Just returned from CMM International, in Chicago. The final attendance figures were not available before Converting Today went to press, but organizer Pennwell says there were “more than 7,000 registered attendees”. I had hoped to report a successful turnaround in the fortunes of the US show but, although the move to Rosemont has generally been welcomed, it still looks to be in decline.
Some of the booths certainly did well – among them Ashe, Bobst, Elite Cameron, Uteco, and Stanford – but the majority of exhibitors I spoke to expressed disappointment at the lack of visitors throughout the four-day event. “Slow” was a frequently used term for the level of activity. As expected, the second day was the busiest, but apart from occasional flurries of activity around a few booths, there often appeared to be more exhibitor staff than visitors along the aisles.
One-time major exhibitors such as Mark Andy and PCMC were notable by their absence, and the booths actually displaying machines were few and far between.
A number of exhibitors suggested that traditional shows such as CMM were a dying breed, and that the internet was now the best place to visit for information about products and services – far quicker, cheaper and more convenient. “The money spent on exhibiting at a trade show would be better used to improve our website,” was how one disgruntled manager put it.
The arrival of the CPP Expo/Pack Expo events has undoubtedly complicated things for the US converting show scene. Although the inaugural event in Las Vegas fell flat, the industry is waiting to see whether its second appearance in CMM’s former Chicago venue, McMormick Place, next year will mark a turning point. The jury is still out.
I certainly wouldn’t write CMM off yet; the US market needs a major show, and the success of ICE here in Europe proves what can be done.

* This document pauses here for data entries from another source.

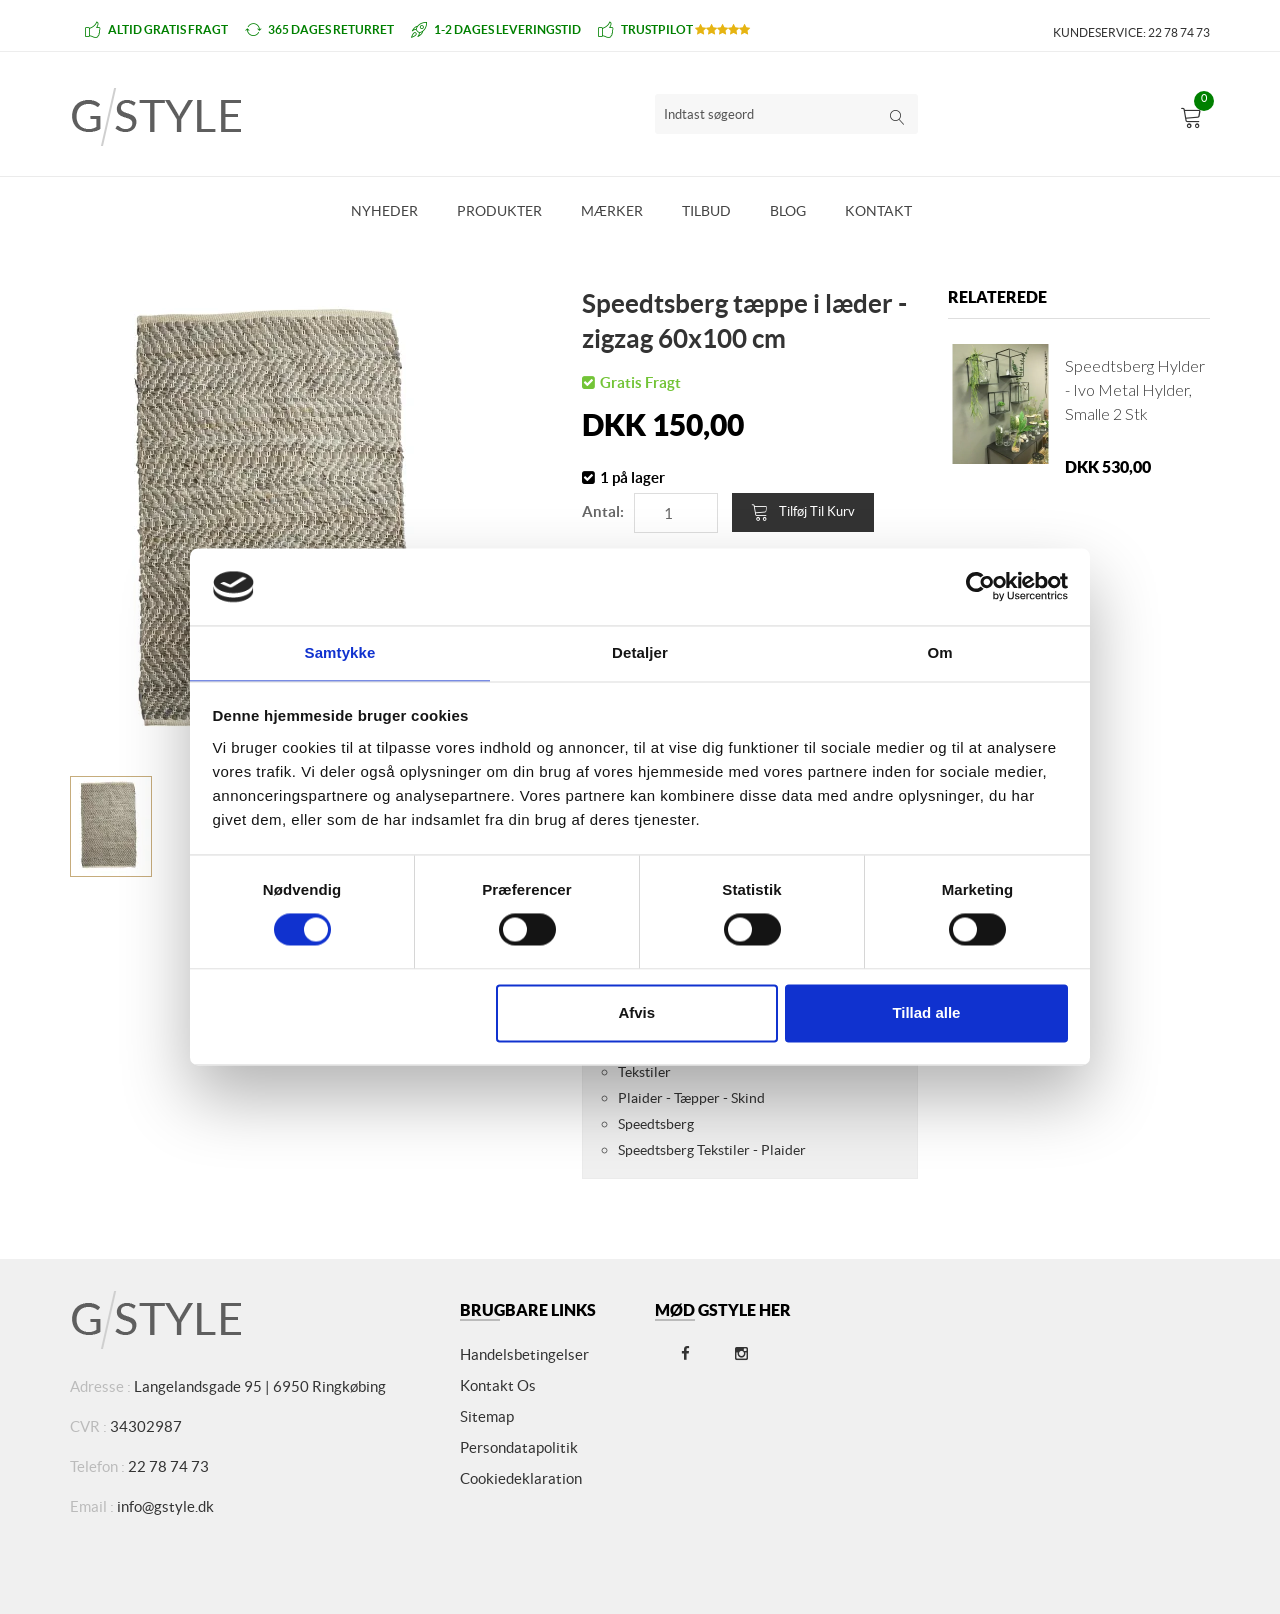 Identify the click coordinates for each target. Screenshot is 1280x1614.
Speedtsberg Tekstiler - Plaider (712, 1150)
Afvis (636, 1013)
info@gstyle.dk (165, 1506)
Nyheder (384, 211)
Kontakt (878, 211)
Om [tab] (939, 651)
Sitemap (487, 1416)
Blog (788, 211)
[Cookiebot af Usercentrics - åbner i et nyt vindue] (980, 586)
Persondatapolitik (519, 1447)
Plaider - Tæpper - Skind (691, 1098)
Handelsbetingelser (524, 1354)
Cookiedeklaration (521, 1478)
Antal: (603, 511)
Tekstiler (644, 1072)
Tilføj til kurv (803, 512)
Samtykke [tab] (340, 651)
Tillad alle (926, 1013)
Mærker (612, 211)
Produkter (499, 211)
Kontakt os (498, 1385)
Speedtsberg (656, 1124)
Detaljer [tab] (640, 651)
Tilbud (706, 211)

Of course, another way for suppliers to reach their target audience is to stage their own ‘exhibition’, in the form of an open house event. These are often held by a single company, or in partnership with any number of subsidiary suppliers. As our news pages show this month (with no less than five stories), these events are becoming increasingly popular – both in their own right and as an adjunct to the ‘regular’ exhibitions, from which visitors are bussed to the other ‘show’ at the company’s plant.
One exhibition about which there can be few doubts is Labelexpo Europe. This year’s major event for the narrow web industry opens in Brussels on September 26-29. Our next issue will include an extensive preview of the show, together with a report from the BPIF cartons technical workshop in Dresden, featuring presentations by KBA, Sun Chemical, Robert Horne, Bobst, Kodak and Gilchrist UK.